Por daniela.lima
João Pimentel%3A Homens e livrosDivulgação

Rio - Lembro­me bem do primeiro livro que li. Foi ‘O Rei de Quase tudo’, de Eliardo França. Era a história de um rei, como o próprio título diz, que tinha quase tudo. Mas ele, insatisfeito, quis mais, e danou­se conquistar terras, acumular exércitos e ouro, e as flores, e os frutos, e os pássaros, e as estrelas, e o sol. Então ele percebeu que não podia engaiolar o cantar dos pássaros, nem se apoderar do perfume das flores. O reizinho descobre que já tinha tudo, e que não podia ser o dono único da natureza e dos homens. Uma bela história.

Impossível listar todos os livros que me causaram sensações parecidas, mas é certo que depois do ‘Gênio do Crime’, de João Carlos Marinho, lá pela quinta série (não me perguntem o equivalente hoje), mais adiante, me apaixonei pela poesia de Drummond e Vinicius, e por ‘O Grande Mentecapto’, de Fernando Sabino. Meu pai me entregou o livro e disse:

“Essa é a sua história.” Claro que não era, e eu nem sabia o que significava a palavra mentecapto. Valeu a piada, porque até hoje eu o pego para reler as histórias de José Geraldo Perez da Nóbrega e Silva. Engraçado como eu não esqueço esse nome pomposo e personagens como a viúva Peidolina e o vendedor de esterco Barbeca. Daí para me apaixonar pelo ‘Encontro Marcado’ foi um pulo. Um dia o autor dessas pérolas deu uma palestra no colégio em que eu estudava e me cativou ao falar de música, de como tocava sua bateria segurando as baquetas apenas com os dedos indicador e polegar. “Tudo na vida deve ser regido pela nossa sensibilidade”, disse ao final.]
Antes, o próprio Sabino, Rubem Braga, Drummond, Paulo Mendes Campos já me ensinavam a amar a leitura na série ‘Para Gostar de Ler’.
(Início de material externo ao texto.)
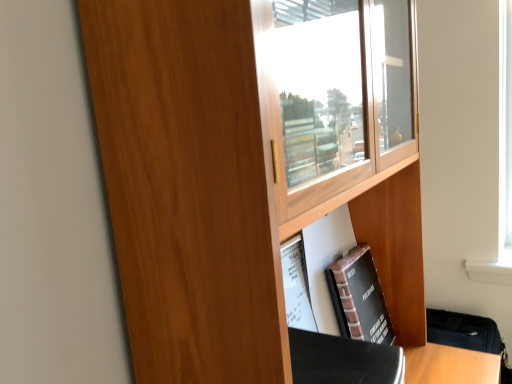 Question: From the image's perspective, relative to wooden cupboard at center, is black matte book at lower right above or below?

Choices:
 (A) above
 (B) below

Answer: (B)

Question: Considering the positions of black matte book at lower right and wooden cupboard at center in the image, is black matte book at lower right bigger or smaller than wooden cupboard at center?

Choices:
 (A) big
 (B) small

Answer: (B)

Question: Based on their positions, is black matte book at lower right located to the left or right of wooden cupboard at center?

Choices:
 (A) right
 (B) left

Answer: (A)

Question: Considering the positions of wooden cupboard at center and black matte book at lower right in the image, is wooden cupboard at center bigger or smaller than black matte book at lower right?

Choices:
 (A) big
 (B) small

Answer: (A)

Question: From a real-world perspective, relative to black matte book at lower right, is wooden cupboard at center vertically above or below?

Choices:
 (A) above
 (B) below

Answer: (A)

Question: From the image's perspective, is wooden cupboard at center positioned above or below black matte book at lower right?

Choices:
 (A) above
 (B) below

Answer: (A)

Question: Considering the relative positions of wooden cupboard at center and black matte book at lower right in the image provided, is wooden cupboard at center to the left or to the right of black matte book at lower right?

Choices:
 (A) right
 (B) left

Answer: (B) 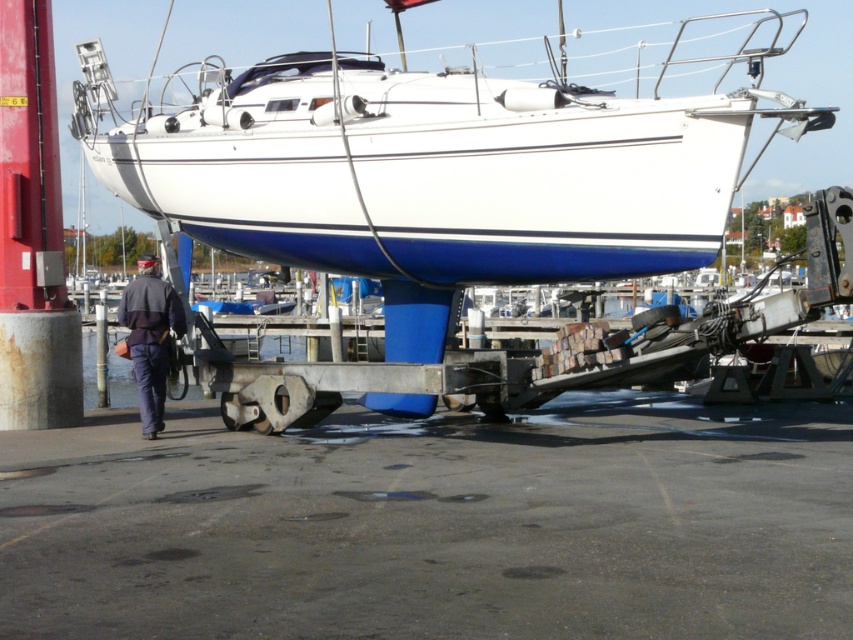 Question: Which point is closer to the camera?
Então vieram Lima Barreto, Machado de Assis, João do Rio, Nelson Rodrigues, e minha vida mais uma vez mudou. Comecei a tentar inutilmente escrever. E tudo que eu escrevia parecia, e era mesmo, ridículo, como as cartas de amor de Pessoa. Deixei para lá, ainda tinha muitas letras, palavras, frases e parágrafos para percorrer vida afora.
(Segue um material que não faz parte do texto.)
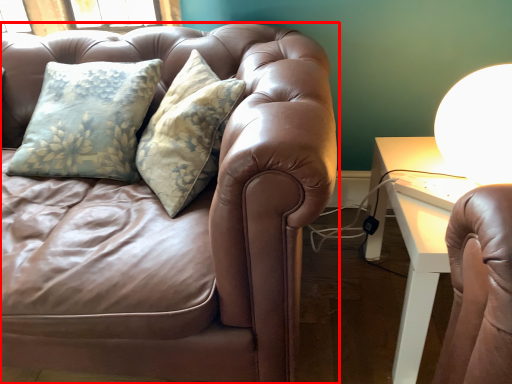 Question: From the image's perspective, where is studio couch (annotated by the red box) located relative to table lamp?

Choices:
 (A) above
 (B) below

Answer: (B)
Então veio Charles Bukowski, com ‘Cartas na Rua’, que me levou a John Fante e seu ‘Pergunte ao Pó’, que me levou a Boris Vian, de ‘A Espuma dos Dias’.

Não tive muito quem me orientasse, e até hoje sou um leitor errante. Outro dia mesmo meu vizinho, o professor Anésio, me aplicou um livro que depois descobri ser óbvio, o delicioso romance ‘Pedro Páramo’, o único escrito por Juan Rulfo, ninguém menos que a referência de autores da prateleira de cima do leitor aqui como Gabriel Garcia Márquez e Jorge Luiz Borges.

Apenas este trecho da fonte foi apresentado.